L'extrémiste australien Brenton Tarrant a filmé et diffusé en direct sur Facebook le massacre, dans une vidéo où on le voit passer de victime en victime, tirant sur les blessés à bout portant alors qu'ils tentent de fuir. (Crédits : Dado Ruvic)
La Première ministre néo-zélandaise Jacinda Ardern attend des explications de Facebook et d'autres réseaux sociaux suite au carnage dans les mosquées de Christchurch, qui a fait 50 morts vendredi. En cause : leur manque de réactivité lors de la diffusion du massacre en direct sur Facebook, et pour empêcher le partage massif de l'attaque sur YouTube et Twitter, entre autres.

Les réseaux sociaux n'ont pas été au point. C'est le constat de la Première ministre de Nouvelle-Zélande, Jacinda Ardern, suite à l'attaque terroriste de vendredi dans les mosquées de la ville de Christchurch. La dirigeante a annoncé dimanche qu'elle attend des explications de la part de Facebook et des autres réseaux sociaux comme YouTube (qui appartient à Google) et Twitter.

Le terroriste a filmé son massacre en direct sur Facebook

Effectivement, l'extrémiste australien Brenton Tarrant a filmé et diffusé en direct sur Facebook le massacre, dans une vidéo où on le voit passer de victime en victime, tirant sur les blessés à bout portant alors qu'ils tentent de fuir. Le contenu a été partagé et dupliqué ensuite sur YouTube et Twitter notamment, qui ont eu toutes les peines du monde à maîtriser cette viralité.

Le groupe américain est parvenu à supprimer la vidéo de 17 minutes. Affirmant qu'il demeurait "des questions nécessitant des réponses" des géants de l'internet, Mme Ardern a précisé qu'elle avait été en contact avec la directrice des opérations de Facebook Sheryl Sandberg qui avait "reconnu ce qui s'était passé en Nouvelle-Zélande".

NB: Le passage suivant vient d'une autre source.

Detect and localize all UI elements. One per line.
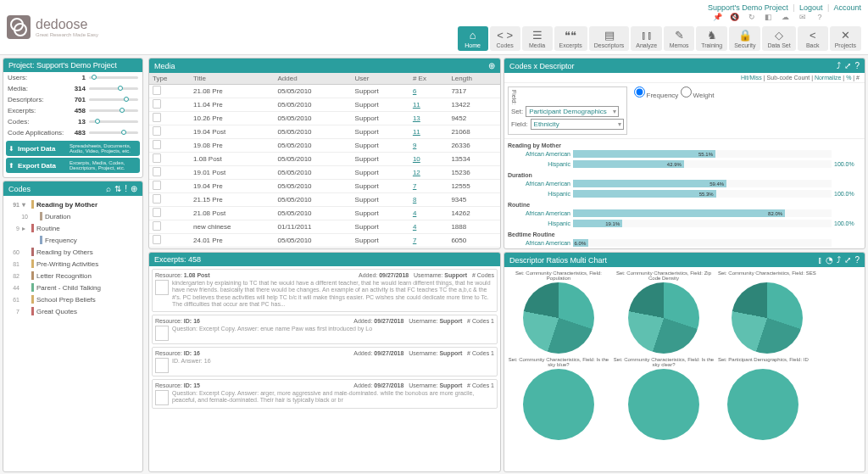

"Nous avons fait tout ce que nous pouvions pour retirer ou obtenir que soient retirées certaines des images qui ont circulé dans la foulée de cette attaque terroriste", a déclaré Mme Ardern. "Mais au final, c'est à ces plateformes qu'il appartient de faciliter ces retraits". "Je crois qu'il demeure des questions nécessitant des réponses, a-t-elle ajouté.

Dans un communiqué, Mia Garlick, une responsable de Facebook en Nouvelle-Zélande, s'est engagée dimanche à "travailler 24 heures sur 24 pour retirer les contenus en infraction".

"Au cours des 24 premières heures, nous avons retiré dans le monde 1,5 million de vidéos de l'attaque, dont plus de 1,2 million bloquées lors de leur téléchargement", a indiqué Facebook.

Lire aussi : Facebook ouvre pour la première fois ses algorithmes à l'Etat pour lutter contre les contenus haineux

L'aptitude réelle des réseaux sociaux à réagir "est très limitée"

Le Premier ministre australien Scott Morrison a également fait part de ses doutes quand à l'efficacité des législations en la matière et des possibilités actuelles. Il a indiqué que les réseaux sociaux avaient "coopéré" depuis l'attaque des mosquées. "Mais je dois malheureusement dire que l'aptitude réelle à aider du côté de ces entreprises technologiques est très limitée".

Il a ajouté que des "assurances avaient été données" quant au fait que les contenus retirés ne pourraient pas réapparaître. "Il est évident que ce n'est pas le cas". "Donc il y a des discussions très concrètes à avoir au sujet des capacités des réseaux sociaux", a-t-il conclu.

Lire aussi : Modération : pourquoi Facebook veut créer une "cour d'appel indépendante"

(Avec AFP)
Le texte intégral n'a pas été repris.